Прояснить этот момент важно по той причине, что Джокович – истинная суперзвезда. «Вы понимаете, что жизнь в стране практически останавливается, когда он играет?» – спросил Гай Де Лони, белградский корреспондент «Би-би-си», когда я встретился с ним, чтобы узнать его мнение о некоторых главах, посвященных Сербии. Друг Джоковича Душан Вемич подтверждает: «Когда Новак играет важные матчи турниров Большого шлема, улицы пустеют. Все сидят по домам и болеют за него». То есть Джокович приобрел в Сербии во многом заслуженный статус «мирского святого». Тем не менее по-прежнему важно оценивать его беспристрастно. Вот почему в некоторых местах этой книги я отзываюсь о нем критически, – но не потому, что имею что-то против выдающегося теннисиста, а просто потому, что он человек, существо из плоти и крови, а в наш век звезд и суперзвезд важно уметь видеть, что даже те, перед кем мы готовы падать ниц, сочетают в себе разные качества – как хорошие, так и не очень.
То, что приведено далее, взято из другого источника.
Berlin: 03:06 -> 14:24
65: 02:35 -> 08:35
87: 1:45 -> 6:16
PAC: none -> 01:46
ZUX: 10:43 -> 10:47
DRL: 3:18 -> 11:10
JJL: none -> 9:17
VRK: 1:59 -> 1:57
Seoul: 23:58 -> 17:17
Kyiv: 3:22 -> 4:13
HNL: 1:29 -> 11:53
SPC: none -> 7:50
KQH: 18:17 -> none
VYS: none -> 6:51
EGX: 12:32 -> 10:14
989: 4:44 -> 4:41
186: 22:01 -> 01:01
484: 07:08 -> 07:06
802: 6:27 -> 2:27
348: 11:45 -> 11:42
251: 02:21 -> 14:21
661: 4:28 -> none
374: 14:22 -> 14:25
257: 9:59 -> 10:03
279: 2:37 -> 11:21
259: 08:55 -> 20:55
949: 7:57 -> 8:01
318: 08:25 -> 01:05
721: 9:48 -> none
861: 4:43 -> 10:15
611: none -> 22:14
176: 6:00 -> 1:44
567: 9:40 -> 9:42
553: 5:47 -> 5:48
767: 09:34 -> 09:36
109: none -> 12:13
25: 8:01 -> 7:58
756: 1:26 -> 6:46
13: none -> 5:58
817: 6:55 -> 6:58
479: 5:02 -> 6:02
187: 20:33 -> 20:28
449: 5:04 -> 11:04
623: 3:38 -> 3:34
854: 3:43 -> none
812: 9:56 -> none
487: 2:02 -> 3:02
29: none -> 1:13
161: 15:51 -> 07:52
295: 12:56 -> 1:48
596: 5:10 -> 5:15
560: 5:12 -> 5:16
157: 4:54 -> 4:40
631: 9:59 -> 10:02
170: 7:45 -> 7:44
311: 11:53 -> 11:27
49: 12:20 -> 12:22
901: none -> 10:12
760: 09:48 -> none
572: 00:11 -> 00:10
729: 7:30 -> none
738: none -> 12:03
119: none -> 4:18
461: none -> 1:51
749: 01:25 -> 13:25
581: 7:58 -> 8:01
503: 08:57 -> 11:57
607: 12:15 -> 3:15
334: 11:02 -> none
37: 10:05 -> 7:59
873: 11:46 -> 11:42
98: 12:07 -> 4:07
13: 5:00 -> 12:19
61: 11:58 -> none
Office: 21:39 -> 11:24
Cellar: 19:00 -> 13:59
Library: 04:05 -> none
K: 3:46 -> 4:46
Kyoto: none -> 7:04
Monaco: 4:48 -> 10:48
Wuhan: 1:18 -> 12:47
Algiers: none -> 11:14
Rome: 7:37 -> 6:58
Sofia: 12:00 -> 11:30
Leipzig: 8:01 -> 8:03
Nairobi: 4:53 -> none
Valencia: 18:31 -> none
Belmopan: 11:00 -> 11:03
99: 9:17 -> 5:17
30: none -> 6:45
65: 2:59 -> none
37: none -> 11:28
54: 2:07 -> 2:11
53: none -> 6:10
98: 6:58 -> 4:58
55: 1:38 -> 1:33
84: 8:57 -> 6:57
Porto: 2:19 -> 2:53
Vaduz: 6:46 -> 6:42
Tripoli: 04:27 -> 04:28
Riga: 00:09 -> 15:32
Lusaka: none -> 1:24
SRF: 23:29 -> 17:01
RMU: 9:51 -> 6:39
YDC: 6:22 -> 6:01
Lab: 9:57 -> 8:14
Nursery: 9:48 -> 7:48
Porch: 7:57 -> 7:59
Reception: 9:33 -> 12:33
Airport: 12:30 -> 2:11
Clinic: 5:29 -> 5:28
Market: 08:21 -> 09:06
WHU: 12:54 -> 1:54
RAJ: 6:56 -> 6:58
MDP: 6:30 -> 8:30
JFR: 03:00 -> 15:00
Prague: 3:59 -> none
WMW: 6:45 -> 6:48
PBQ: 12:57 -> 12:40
Немного о диакритических знаках. В орфографии стран Центральной и Восточной Европы используется ряд таких знаков, многие из них отражают транслитерирование славянских имен с кириллицы на латиницу. Мне пришлось решать, оставлять эти диакритические знаки или нет, и, если рассуждать реалистично, компромисс в этом вопросе невозможен. Мне, как человеку, выучившему три языка помимо родного, интуиция подсказывала, что диакритические знаки необходимо оставить, но в конце концов я предпочел не делать этого. Главной причиной стало то, что фамилия Джоковича, «Djokovic» – вестернизированная форма записи его фамилии на родине. Латиницей она пишется как «Đoković», а буква j добавляется в тех случаях, когда в шрифте нет «Đ» (точно так же, как в немецком языке добавляется е, когда в шрифте отсутствует умляут, и тогда «Schüttler» превращается в «Schuettler», «Görges» становится «Goerges», и пр.). Поскольку Новак известен во всем англоязычном мире как «Djokovic», было бы явным противоречием на протяжении всей книги называть его «Đoković», а отсюда логически вытекает и отказ от всех прочих диакритических знаков. Прошу прощения у коллег-лингвистов, считающих это решение неверным.